- _Task details_: In the entries below, find each line where the word "México" appears and give only the total count of such lines.

(Transcribed page contents)
=== Section Start ===

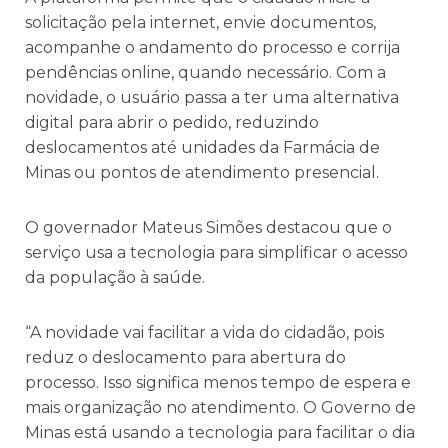
solicitação pela internet, envie documentos,
acompanhe o andamento do processo e corrija
pendências online, quando necessário. Com a
novidade, o usuário passa a ter uma alternativa
digital para abrir o pedido, reduzindo
deslocamentos até unidades da Farmácia de
Minas ou pontos de atendimento presencial.
O governador Mateus Simões destacou que o
serviço usa a tecnologia para simplificar o acesso
da população à saúde.
“A novidade vai facilitar a vida do cidadão, pois
reduz o deslocamento para abertura do
processo. Isso significa menos tempo de espera e
mais organização no atendimento. O Governo de
Minas está usando a tecnologia para facilitar o dia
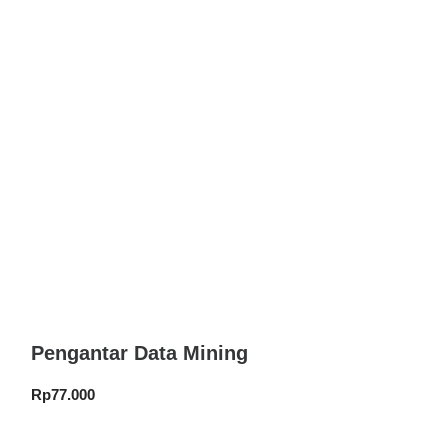
Pengantar Data Mining
Rp
77.000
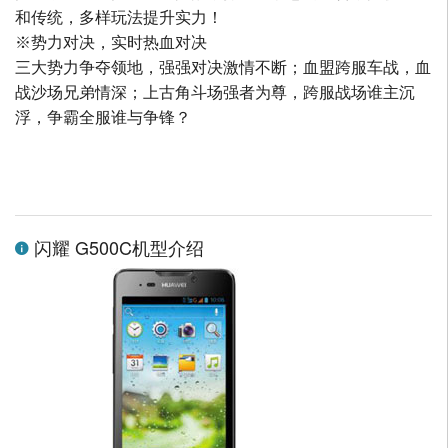
和传统，多样玩法提升实力！
※势力对决，实时热血对决
三大势力争夺领地，强强对决激情不断；血盟跨服车战，血
战沙场兄弟情深；上古角斗场强者为尊，跨服战场谁主沉
浮，争霸全服谁与争锋？
闪耀 G500C机型介绍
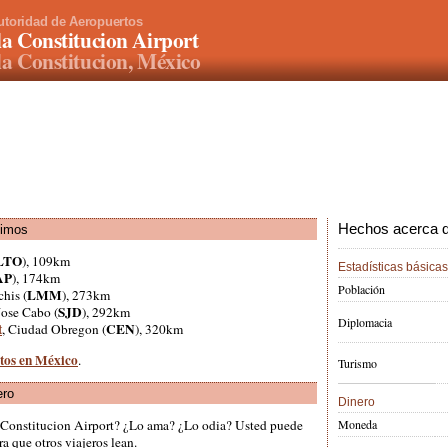
utoridad de Aeropuertos
la Constitucion Airport
la Constitucion, México
Hechos acerca d
ximos
LTO
), 109km
Estadísticas básicas
AP
), 174km
Población
LMM
his (
), 273km
SJD
Jose Cabo (
), 292km
Diplomacia
t
CEN
, Ciudad Obregon (
), 320km
rtos en México
.
Turismo
ero
Dinero
Moneda
a Constitucion Airport? ¿Lo ama? ¿Lo odia? Usted puede
a que otros viajeros lean.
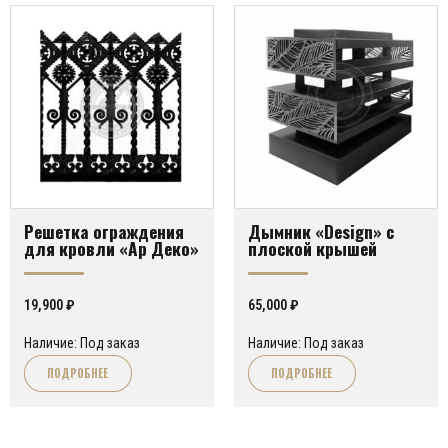
Решетка ограждения
Дымник «Design» с
для кровли «Ар Деко»
плоской крышей
19,900
₽
65,000
₽
Наличие: Под заказ
Наличие: Под заказ
ПОДРОБНЕЕ
ПОДРОБНЕЕ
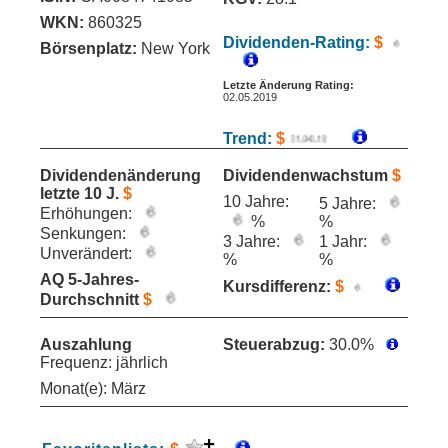
WKN:
860325
Dividenden-Rating:
$
Börsenplatz:
New York
Letzte Änderung Rating:
02.05.2019
Trend:
$
Dividendenänderung
Dividendenwachstum
$
letzte 10 J.
$
10 Jahre:
5 Jahre:
Erhöhungen:
%
%
Senkungen:
3 Jahre:
1 Jahr:
Unverändert:
%
%
AQ 5-Jahres-
Kursdifferenz:
$
Durchschnitt
$
Auszahlung
Steuerabzug:
30.0%
Frequenz: jährlich
Monat(e): März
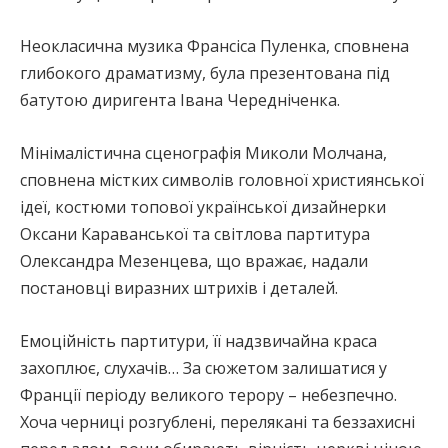
Неокласична музика Франсіса Пуленка, сповнена
глибокого драматизму, була презентована під
батутою диригента Івана Чередніченка.
Мінімалістична сценографія Миколи Молчана,
сповнена містких символів головної християнської
ідеї, костюми топової української дизайнерки
Оксани Караванської та світлова партитура
Олександра Мезенцева, що вражає, надали
постановці виразних штрихів і деталей.
Емоційність партитури, її надзвичайна краса
захоплює, слухачів… За сюжетом залишатися у
Франції періоду великого терору – небезпечно.
Хоча черниці розгублені, перелякані та беззахисні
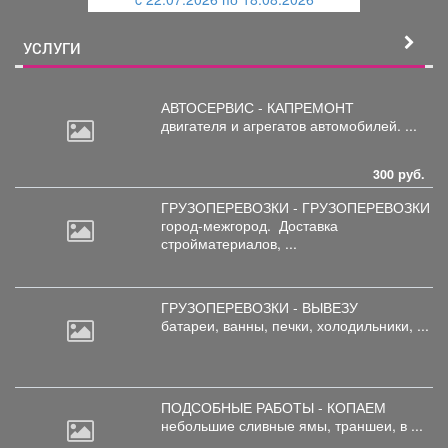
й
УСЛУГИ
АВТОСЕРВИС - КАПРЕМОНТ
двигателя
и агрегатов автомобилей. ...
300 руб.
ГРУЗОПЕРЕВОЗКИ - ГРУЗОПЕРЕВОЗКИ
город-межгород.
Доставка
стройматериалов, ...
ГРУЗОПЕРЕВОЗКИ - ВЫВЕЗУ
батареи,
ванны, печки, холодильники, ...
ПОДСОБНЫЕ РАБОТЫ - КОПАЕМ
небольшие
сливные ямы, траншеи, в ...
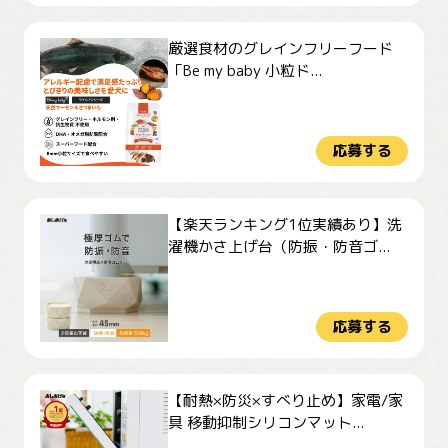
厳選食材のグレインフリーフード
「Be my baby 小粒ド...
応募する
【楽天ランキング1位実績あり】洗
濯機かさ上げ台（防振・防音ゴ...
応募する
【耐熱×防災×すべり止め】家電/家
具 移動抑制シリコンマット...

=== Section End ===

- _Exercise output_: 2